Cinema Scope Issue 79 with Features including .. Truth and Method: The Films of Thomas Heise by Michael Sicinski, Thinking in Images: Scott Walker and Cinema by Christoph Huber, 58th Venice Biennale, Cannes and DVD Reviews.
By Jason Anderson
International devotees of Canuck pop-cultural arcana may pride themselves on knowing every single line that Drake ever uttered on Degrassi: The Next Generation, but there’s another treasure that Canadians thus far have been able to keep for themselves. These are the Heritage Minutes, a series of government-made, bilingual 60-second shorts for television and movie screens that bring history to life, provided that you like your history with earnest actors in period garb doing their utmost to wrest all due patriotism and pathos from exposition-laden dialogue and stirring scenes of national triumphs and cataclysms. (The Maple Leafs’ first Stanley Cup win and the Halifax Explosion of 1917 are the among the events that merited Minutes.)
A dependable source of stodgy Canadiana since 1991, the Heritage Minutes are so deeply embedded in the country’s collective unconscious, it’s no wonder that the national cinema would eventually yield a figure like Matthew Rankin. Over the course of his film and video work since 2006, he’s been steadfast in his quest to memorialize moments in Canadian history that are equally rich but possibly too esoteric to fit the dictates of our cultural commissioners.

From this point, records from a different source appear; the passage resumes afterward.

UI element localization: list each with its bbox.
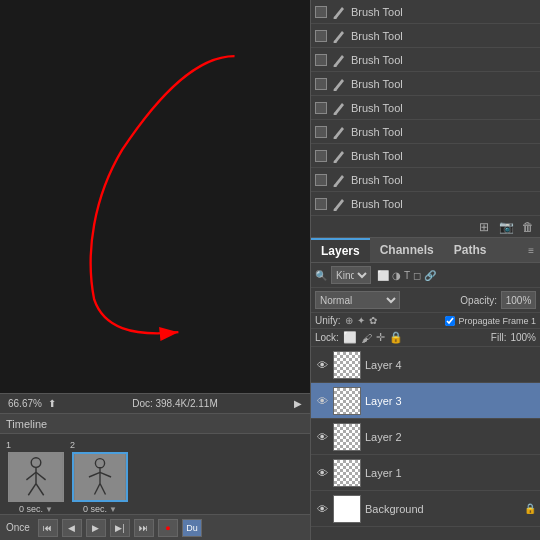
frame-preview [74, 454, 126, 500]
fast-forward-button[interactable]: ⏭ [134, 519, 154, 537]
status-bar: 66.67% ⬆ Doc: 398.4K/2.11M ▶ [0, 393, 310, 413]
brush-icon [331, 196, 347, 212]
action-checkbox[interactable] [315, 30, 327, 42]
layer-item-selected[interactable]: 👁 Layer 3 [311, 383, 540, 419]
action-checkbox[interactable] [315, 102, 327, 114]
app-window: 66.67% ⬆ Doc: 398.4K/2.11M ▶ Timeline 1 [0, 0, 540, 540]
rewind-to-start-button[interactable]: ⏮ [38, 519, 58, 537]
layer-visibility-toggle[interactable]: 👁 [315, 466, 329, 480]
opacity-label: Opacity: [460, 295, 497, 306]
action-checkbox[interactable] [315, 54, 327, 66]
layer-item[interactable]: 👁 Layer 1 [311, 455, 540, 491]
checker-pattern [334, 424, 360, 450]
lock-image-icon[interactable]: 🖌 [361, 332, 372, 344]
layer-visibility-toggle[interactable]: 👁 [315, 394, 329, 408]
frame-duration: 0 sec. ▼ [83, 504, 117, 514]
action-checkbox[interactable] [315, 126, 327, 138]
action-row[interactable]: Brush Tool [311, 192, 540, 216]
duration-dropdown-icon[interactable]: ▼ [109, 505, 117, 514]
action-checkbox[interactable] [315, 78, 327, 90]
action-checkbox[interactable] [315, 174, 327, 186]
action-row[interactable]: Brush Tool [311, 120, 540, 144]
action-row[interactable]: Brush Tool [311, 48, 540, 72]
brush-icon [331, 4, 347, 20]
tab-layers[interactable]: Layers [311, 238, 370, 262]
unify-fx-icon[interactable]: ✿ [369, 315, 377, 326]
layer-visibility-toggle[interactable]: 👁 [315, 502, 329, 516]
unify-position-icon[interactable]: ⊕ [345, 315, 353, 326]
tab-channels[interactable]: Channels [370, 239, 444, 261]
opacity-input[interactable] [501, 291, 536, 309]
pixel-filter-icon[interactable]: ⬜ [377, 270, 389, 281]
layers-tabs: Layers Channels Paths ≡ [311, 238, 540, 263]
status-arrow-icon[interactable]: ▶ [294, 398, 302, 409]
layer-item[interactable]: 👁 Layer 4 [311, 347, 540, 383]
record-button[interactable]: ● [158, 519, 178, 537]
frame-duration-value: 0 sec. [83, 504, 107, 514]
adjustment-filter-icon[interactable]: ◑ [392, 270, 401, 281]
actions-panel: Brush Tool Brush Tool Brush Tool [311, 0, 540, 238]
layer-visibility-toggle[interactable]: 👁 [315, 430, 329, 444]
action-label: Brush Tool [351, 150, 536, 162]
propagate-checkbox[interactable] [445, 316, 455, 326]
duration-dropdown-icon[interactable]: ▼ [45, 505, 53, 514]
blend-mode-select[interactable]: Normal [315, 291, 400, 309]
action-row[interactable]: Brush Tool [311, 72, 540, 96]
layer-item-background[interactable]: 👁 Background 🔒 [311, 491, 540, 527]
step-forward-button[interactable]: ▶| [110, 519, 130, 537]
type-filter-icon[interactable]: T [404, 270, 410, 281]
action-row[interactable]: Brush Tool [311, 0, 540, 24]
action-label: Brush Tool [351, 102, 536, 114]
camera-icon[interactable]: 📷 [498, 219, 514, 235]
delete-icon[interactable]: 🗑 [520, 219, 536, 235]
panel-collapse-button[interactable]: ≡ [522, 241, 540, 260]
action-row[interactable]: Brush Tool [311, 96, 540, 120]
lock-transparency-icon[interactable]: ⬜ [343, 331, 357, 344]
lock-all-icon[interactable]: 🔒 [389, 331, 403, 344]
lock-position-icon[interactable]: ✛ [376, 331, 385, 344]
actions-bottom-bar: ⊞ 📷 🗑 [311, 216, 540, 238]
layers-list: 👁 Layer 4 👁 Layer 3 👁 [311, 347, 540, 540]
fill-label: Fill: [491, 332, 507, 343]
action-label: Brush Tool [351, 126, 536, 138]
step-back-button[interactable]: ◀ [62, 519, 82, 537]
layer-item[interactable]: 👁 Layer 2 [311, 419, 540, 455]
action-row[interactable]: Brush Tool [311, 24, 540, 48]
frame-item[interactable]: 2 0 sec. ▼ [70, 440, 130, 514]
duplicate-button[interactable]: Du [182, 519, 202, 537]
brush-icon [331, 76, 347, 92]
zoom-level: 66.67% [8, 398, 42, 409]
layer-visibility-toggle[interactable]: 👁 [315, 358, 329, 372]
brush-icon [331, 148, 347, 164]
frame-thumb[interactable] [8, 452, 64, 502]
brush-icon [331, 100, 347, 116]
create-group-icon[interactable]: ⊞ [476, 219, 492, 235]
fill-value: 100% [510, 332, 536, 343]
checker-pattern [334, 388, 360, 414]
action-row[interactable]: Brush Tool [311, 168, 540, 192]
tab-paths[interactable]: Paths [444, 239, 497, 261]
action-checkbox[interactable] [315, 150, 327, 162]
frame-thumb-selected[interactable] [72, 452, 128, 502]
brush-icon [331, 52, 347, 68]
unify-style-icon[interactable]: ✦ [357, 315, 365, 326]
unify-label: Unify: [315, 315, 341, 326]
frame-item[interactable]: 1 0 sec. [6, 440, 66, 514]
action-checkbox[interactable] [315, 198, 327, 210]
action-row[interactable]: Brush Tool [311, 144, 540, 168]
export-icon[interactable]: ⬆ [48, 398, 56, 409]
checker-pattern [334, 460, 360, 486]
action-label: Brush Tool [351, 198, 536, 210]
brush-icon [331, 124, 347, 140]
canvas-main [0, 0, 310, 393]
smart-filter-icon[interactable]: 🔗 [424, 270, 436, 281]
layer-kind-select[interactable]: Kind [331, 266, 371, 284]
play-button[interactable]: ▶ [86, 519, 106, 537]
action-checkbox[interactable] [315, 6, 327, 18]
timeline-section: Timeline 1 [0, 413, 310, 540]
timeline-title: Timeline [6, 418, 47, 430]
layers-search-row: 🔍 Kind ⬜ ◑ T ◻ 🔗 [311, 263, 540, 288]
layer-name: Layer 2 [365, 431, 536, 443]
timeline-header: Timeline [0, 414, 310, 434]
shape-filter-icon[interactable]: ◻ [413, 270, 421, 281]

That said, some of the moments Rankin chooses to explore and explode are not so obscure, at least not in his hometown of Winnipeg, where Rankin was based until his move to Montréal seven years ago. (He’d previously studied history and film at McGill and Laval University.) An exhilarating hybrid of live action and animation that—like his freshly minted Cannes Semaine de la Critique stunner The Tesla World Light—is also an astonishing demonstration of Rankin’s handmade film and in-camera effects wizardry, Mynarski Death Plummet (2014) fetes a doomed WWII bomber crew member who already made the cut as a Heritage Minute subject, but whose story of heroism here gets a far wilder treatment. Still the only film to feature the image of Montréal singer Grimes emerging from a pool of water with a headpiece full of sparklers, Tabula Rasa (2011) is a phantasmagorical recreation of the Red River flood disaster of 1950. With his partners in the film collective Atelier National de Manitoba, Rankin delved deep into the traumas suffered by his beloved Winnipeg over the decades since its peak of wealth and prestige in the early 1900s, a litany of woe that includes the loss of the Jets hockey franchise (in the hilarious 2006 found-footage epic Death by Popcorn) and the city’s often fraught relationship with famous son Burton Cummings (in 2010’s Negativipeg, whose centrepiece is an obsessively reiterated Thin Blue Line-like recreation of a late-night incident in 1985 that left the Guess Who singer in a pool of beer and broken glass in a 7-Eleven).
Winnipeg’s rich cinematic history has been one of Rankin’s obsessions, too—Barber Gull Rub (2008) is an unabashedly Guy Maddin-esque vignette about the creation of a scene in Tales from the Gimli Hospital (1988), one in a series of features that exposed the city’s penchant for weirdness far and wide. (John Paizs’ Crime Wave  and the early documentaries of John Paskievich are further touchstones for Rankin and fellow Winnipeggers like deco dawson and Ryan McKenna, as well as his former Atelier partners Mike Maryniuk and Walter Forsberg.) Comparisons between Maddin’s The Heart of the World (2000) and Rankin’s The Tesla World Light may also be inevitable due to both films’ reappropriations of silent-era innovations and their equally exhilarating effects. Yet Rankin’s new short may make for an even more intense viewing experience than the six most cherished consecutive minutes in his forebear’s career.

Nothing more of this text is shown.